Infine avete notato che nel video, nelle nuvole dietro il tetto sulla spiaggia c'è la faccia del Diavolo?”

Trovo particolarmente difficile spiegare come mai il testo di Asereje non è un inno a Satana, perché è assolutamente ovvio che non lo è. O almeno dovrebbe essere ovvio a qualsiasi persona di buon senso. E' un po' come tentare di spiegare perché l'acqua è bagnata. Ma ci provo lo stesso: la versione più dettagliata di questa indagine è nell'archivio del Servizio Antibufala, presso

http://www.attivissimo.net/antibufala/asereje.htm

Vediamo quali sono gli indizi che “proverebbero” la natura demoniaca del testo. Si comincia con quell'accenno al fatto che il ketchup, il prodotto che dà il nome al gruppo musicale, “sembra sangue”. Perché il sangue debba essere un riferimento al demonio non è chiaro, ma sono sicuro che quelli dell'AVIS saranno entusiasti di essere involontari satanisti. E tutte le volte che abbiamo messo il ketchup sulle patatine, forse abbiamo fatto un'invocazione a Satana? Siamo seri.

Secondo indizio: “Sembra addirittura che nella repubblica Domenicana, a Porto Rico e in Honduras questa canzone sia stata proibita.”. Sarebbe interessante avere qualche riscontro a quest'affermazione, ma in realtà tutto quello che si trova in Rete è un sito, Laparoladellafede.it (http://www.laparoladellafede.it/News/News4/Asereje.htm), che sembra riportare integralmente un articolo tratto dalla “Sezione Spettacoli, pag. 21” di un giornale, forse La Stampa. Secondo questo articolo, "la clamorosa denuncia viene dall´Honduras dove alcuni religiosi hanno proibito ai ragazzi di ascoltare la canzone... Il testo, decifrato, nasconderebbe nientemeno che un'ode al Diavolo. La strabiliante rivelazione è arrivata lunedí scorso in un reportage di «Tiempo», il principale giornale della capitale honduregna Tegugicalpa. Le accuse sulle presunte intenzioni demoniache delle Las Ketchup... sono arrivate in Honduras via e-mail dal Messico. La band ha già replicato, assicurando che la sua Aserejé non significa assolutamente niente."
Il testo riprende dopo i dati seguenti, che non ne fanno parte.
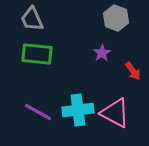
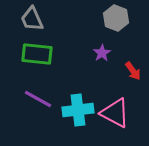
purple line: moved 13 px up
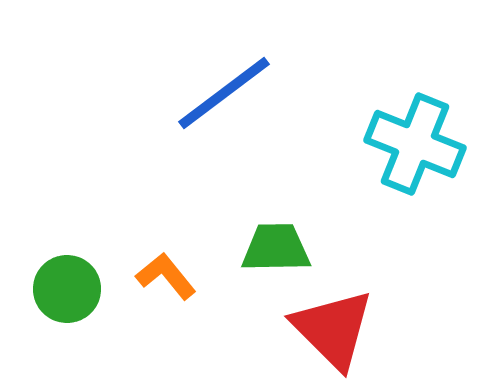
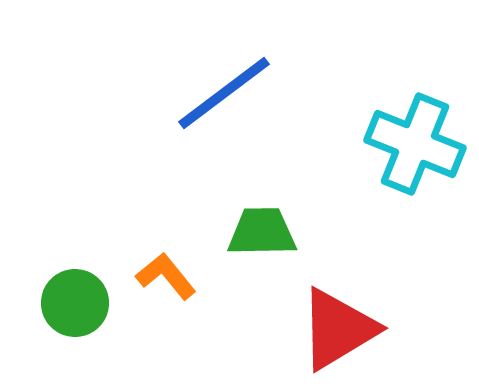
green trapezoid: moved 14 px left, 16 px up
green circle: moved 8 px right, 14 px down
red triangle: moved 5 px right; rotated 44 degrees clockwise
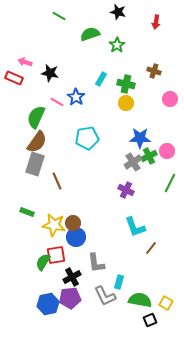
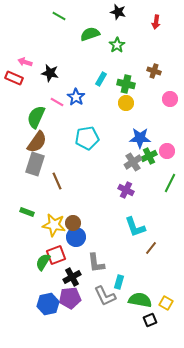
red square at (56, 255): rotated 12 degrees counterclockwise
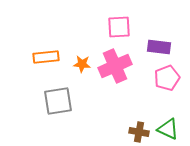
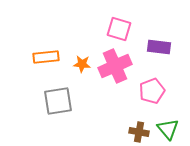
pink square: moved 2 px down; rotated 20 degrees clockwise
pink pentagon: moved 15 px left, 13 px down
green triangle: rotated 25 degrees clockwise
L'articolo ripete le argomentazioni presenti nell'appello e ne aggiunge qualcuna ancora più strampalata, commentando che "dopo tante panzane, l'unico effetto che ci si aspetterebbe sarebbe una bella risata alla faccia del buontempone che si è spremuto il cervello per partorire tali stramberie. E invece i religiosi dell'Honduras hanno «abboccato». «Se la canzone non ha significato apparente, è perché nasconde qualcosa. É meglio non ascoltare canzoni di dubbio contenuto», dice Rolando Sánchez, assistente di Vita Spirituale dell'Istituto Dipartimentale Evangelico. E padre Saturnino Senis, parroco della Cattedrale San Pedro Apóstol, sottolinea sempre su «Tiempo»: «Chiedo a tutta la società e ai giovani in particolare di avere un senso critico, di essere intelligenti e di non lasciarsi influenzare dai messaggi subliminali che nascondono le canzoni».”

L'articolo insomma parla sì di Honduras, ma accenna soltanto a un'esortazione di un religioso a “non ascoltare canzoni di dubbio contenuto” (si vede che da quelle parti non hanno certi cantanti nostrani) e di certo non parla di divieti ufficiali.
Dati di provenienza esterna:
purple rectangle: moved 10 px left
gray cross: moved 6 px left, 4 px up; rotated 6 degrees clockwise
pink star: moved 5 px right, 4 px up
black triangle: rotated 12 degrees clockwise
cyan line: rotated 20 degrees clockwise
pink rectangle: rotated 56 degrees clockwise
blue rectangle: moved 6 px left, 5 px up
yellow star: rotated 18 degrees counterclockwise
Sulla teoria che certe canzoni contengano “messaggi subliminali” c'è un'amplissima letteratura, sulla quale non mi dilungo: sono decenni che le menti più sconsiderate, ossessionate dal ricercare il demonio nella musica rock quando invece ci sarebbero ben altri problemi cui dedicare le proprie energie e ben altre fonti alle quali attribuire i mali del mondo, ascoltano i dischi al contrario (all'epoca del vinile era più facile far girare un disco all'indietro) e si lanciano nelle più sfrenate interpretazioni e storpiature pur di far corrispondere ciò che sentono con ciò che vogliono sentire a tutti i costi.

E' gente che sentirebbe messaggi demoniaci anche in “Fratelli d'Italia”, che a proposito parla proprio di “sangue”, e contiene la parola “demonio”. Non ci credete? Rileggetevi il testo (http://www.liberliber.it/biblioteca/m/mameli/fratelli_d_italia/html/fratelli.htm): “Il sangue d'Italia e il sangue Polacco bevé col Cosacco”. Ribrezzo a parte, se il richiamo al ketchup delle cantanti di Asereje è satanico, che dire di un inno che parla di bere sangue? E se prendete il verso “Dov'è la Vittoria? Le porga la chioma”, noterete che basta prendere una lettera ogni quattro per trovare la parola D-E-V-I-L.

Sto scherzando, ovviamente: mi sono appena inventato questo esempio di sana pianta, giusto per dimostrare che volendo si può trovare qualsiasi cosa in qualsiasi testo: basta usare delle regole arbitrarie, magari tentandone un po' a casaccio finché se ne trova una che calza, e scatenare un po' la fantasia, che galoppa bene specialmente se è malata.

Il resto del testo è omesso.